Les compagnons de Burl sombrèrent dans une léthargie béate. Ils ramassaient de quoi manger, puis se cachaient jusqu’à ce qu’ils aient tout consommé. Ils ne se déplaçaient que pour chercher leur nourriture. Et ils n’avaient pas besoin d’aller loin. La tribu rétrogradait. Les chasseurs oublièrent de prendre leurs nouvelles lances ou leurs massues. Dans ce milieu particulièrement favorable, les hommes se transformaient de nouveau en gibier impuissant.

Quant à Burl, il était furieux. Il avait connu une véritable adulation. Or, on l’aimait encore, bien sûr, mais l’adulation avait disparu. Saya elle-même…

Un changement s’était opéré en Saya.
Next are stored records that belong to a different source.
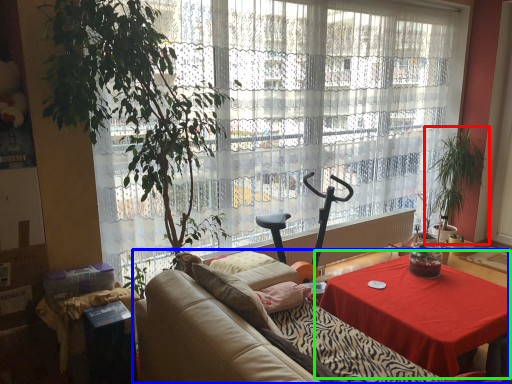 Question: Which object is positioned farthest from houseplant (highlighted by a red box)? Select from studio couch (highlighted by a blue box) and table (highlighted by a green box).

Choices:
 (A) studio couch
 (B) table

Answer: (A) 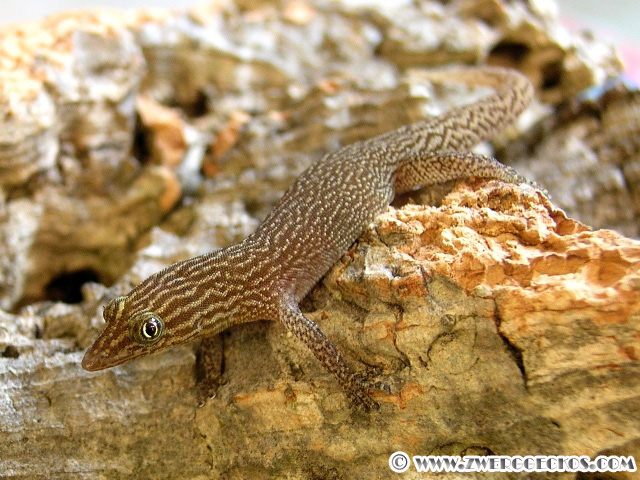 Image resolution: width=640 pixels, height=480 pixels. What are the coordinates of `left front leg` in the screenshot? It's located at (329, 360). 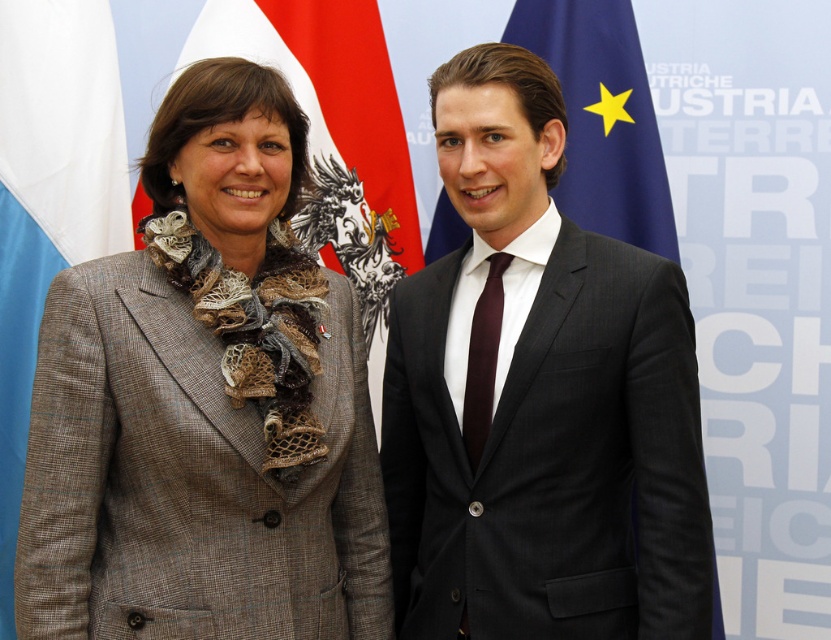 You are standing in front of the image and want to know how far the point at coordinates point (494, 420) is from you. Can you determine the distance?

The point (494, 420) is 5.21 feet away from the viewer.

You are a photographer setting up for a group photo. You need to position the plaid wool coat at center and the dark gray suit at center so that both are visible in the frame. Based on their current positions, which one is lower in the image?

The plaid wool coat at center is located below the dark gray suit at center, so the plaid wool coat at center is lower in the image.

You are a photographer setting up for a group photo. You need to ensure that the dark gray suit at center and the red fabric flag at upper left are both clearly visible in the frame. Given that your camera has a maximum focus range of 25 inches, will you need to adjust your position or equipment to capture both subjects within the focus range?

The distance between the dark gray suit at center and the red fabric flag at upper left is 26.82 inches, which exceeds the camera maximum focus range of 25 inches. Therefore, you will need to adjust your position or equipment to ensure both are within the focus range. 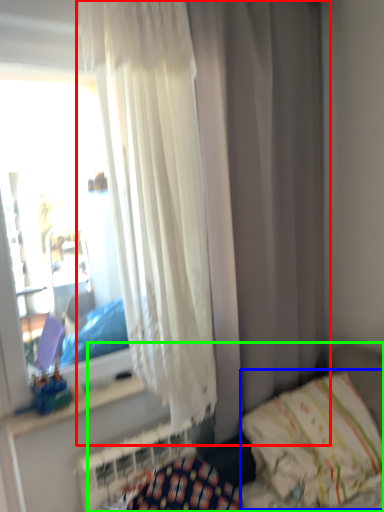 Question: Which object is the farthest from curtain (highlighted by a red box)? Choose among these: pillow (highlighted by a blue box) or hospital bed (highlighted by a green box).

Choices:
 (A) pillow
 (B) hospital bed

Answer: (B) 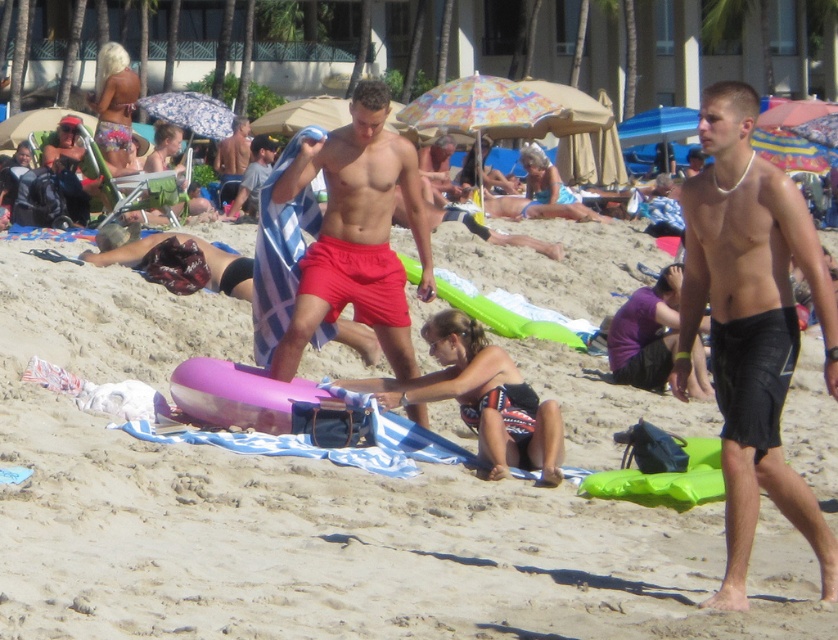 Question: Does black matte shorts at right have a smaller size compared to shiny blue towel at center?

Choices:
 (A) yes
 (B) no

Answer: (A)

Question: Is black matte shorts at right smaller than shiny blue towel at center?

Choices:
 (A) no
 (B) yes

Answer: (B)

Question: Which point is farther to the camera?

Choices:
 (A) (59, 273)
 (B) (728, 141)
 (C) (358, 204)
 (D) (241, 168)

Answer: (D)

Question: From the image, what is the correct spatial relationship of pink foam float at center in relation to black matte shorts at right?

Choices:
 (A) left
 (B) right

Answer: (A)

Question: Which point appears closest to the camera in this image?

Choices:
 (A) (215, 157)
 (B) (746, 154)
 (C) (508, 593)

Answer: (B)

Question: Which object is farther from the camera taking this photo?

Choices:
 (A) black matte shorts at right
 (B) pink foam float at center
 (C) red matte shorts at center
 (D) shiny blue towel at center

Answer: (D) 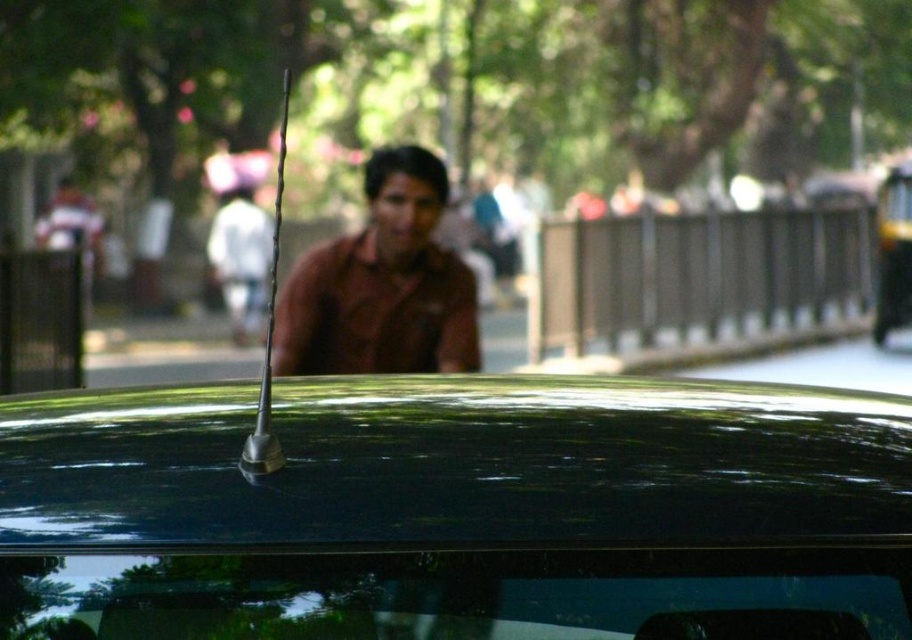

Lorsque Burl s’était conduit en chef, elle l’avait regardé avec vénération. Maintenant qu’il était un homme comme les autres, elle était devenue coquette. Or, Burl était un être humain d’un caractère particulièrement direct. Il était capable de commander, mais non d’intriguer. Il était vaniteux, mais se trouvait désarmé devant une situation romanesque. Lorsque Saya s’avisa malicieusement de rester avec les autres femmes de la tribu, Burl crut qu’elle le fuyait. Lorsqu’elle se déroba et ne lui adressa plus la parole, il s’imagina qu’elle ne voulait plus de sa compagnie et il se fâcha.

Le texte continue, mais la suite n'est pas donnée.